* [Work order] Any images in the material are to be dropped while every line is retyped exactly.

*** Opening of Supplied material ***

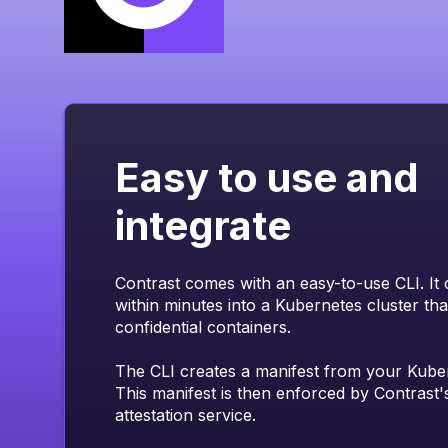
Easy to use and
integrate
Contrast comes with an easy-to-use CLI. It 
within minutes into a Kubernetes cluster th
confidential containers.
The CLI creates a manifest from your Kube
This manifest is then enforced by Contrast's
attestation service.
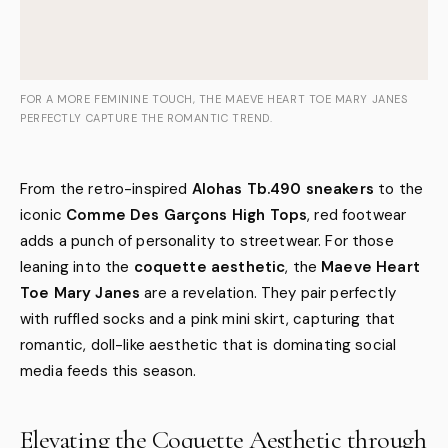
FOR A MORE FEMININE TOUCH, THE MAEVE HEART TOE MARY JANES
PERFECTLY CAPTURE THE ROMANTIC TREND.
From the retro-inspired
Alohas Tb.490 sneakers
to the
iconic
Comme Des Garçons High Tops
, red footwear
adds a punch of personality to streetwear. For those
leaning into the
coquette aesthetic
, the
Maeve Heart
Toe Mary Janes
are a revelation. They pair perfectly
with ruffled socks and a pink mini skirt, capturing that
romantic, doll-like aesthetic that is dominating social
media feeds this season.
Elevating the Coquette Aesthetic through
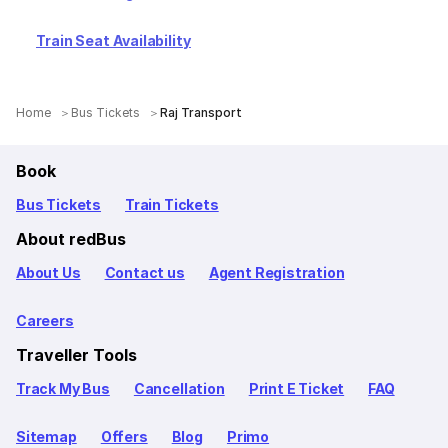
Train Seat Availability
Home
Bus Tickets
Raj Transport
Book
Bus Tickets
Train Tickets
About redBus
About Us
Contact us
Agent Registration
Careers
Traveller Tools
Track My Bus
Cancellation
Print E Ticket
FAQ
Sitemap
Offers
Blog
Primo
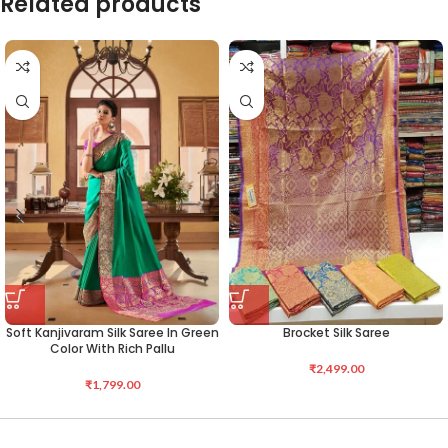
Related products
Soft Kanjivaram Silk Saree In Green
Brocket Silk Saree
Color With Rich Pallu
₹
2,499.00
₹
1,799.00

*** Close of Supplied material ***

* [Answer section]
Easy to use and
integrate
Contrast comes with an easy-to-use CLI. It 
within minutes into a Kubernetes cluster th
confidential containers.
The CLI creates a manifest from your Kube
This manifest is then enforced by Contrast's
attestation service.
FOR A MORE FEMININE TOUCH, THE MAEVE HEART TOE MARY JANES
PERFECTLY CAPTURE THE ROMANTIC TREND.
From the retro-inspired
Alohas Tb.490 sneakers
to the
iconic
Comme Des Garçons High Tops
, red footwear
adds a punch of personality to streetwear. For those
leaning into the
coquette aesthetic
, the
Maeve Heart
Toe Mary Janes
are a revelation. They pair perfectly
with ruffled socks and a pink mini skirt, capturing that
romantic, doll-like aesthetic that is dominating social
media feeds this season.
Elevating the Coquette Aesthetic through
Train Seat Availability
Home
Bus Tickets
Raj Transport
Book
Bus Tickets
Train Tickets
About redBus
About Us
Contact us
Agent Registration
Careers
Traveller Tools
Track My Bus
Cancellation
Print E Ticket
FAQ
Sitemap
Offers
Blog
Primo
Related products
Soft Kanjivaram Silk Saree In Green
Brocket Silk Saree
Color With Rich Pallu
₹
2,499.00
₹
1,799.00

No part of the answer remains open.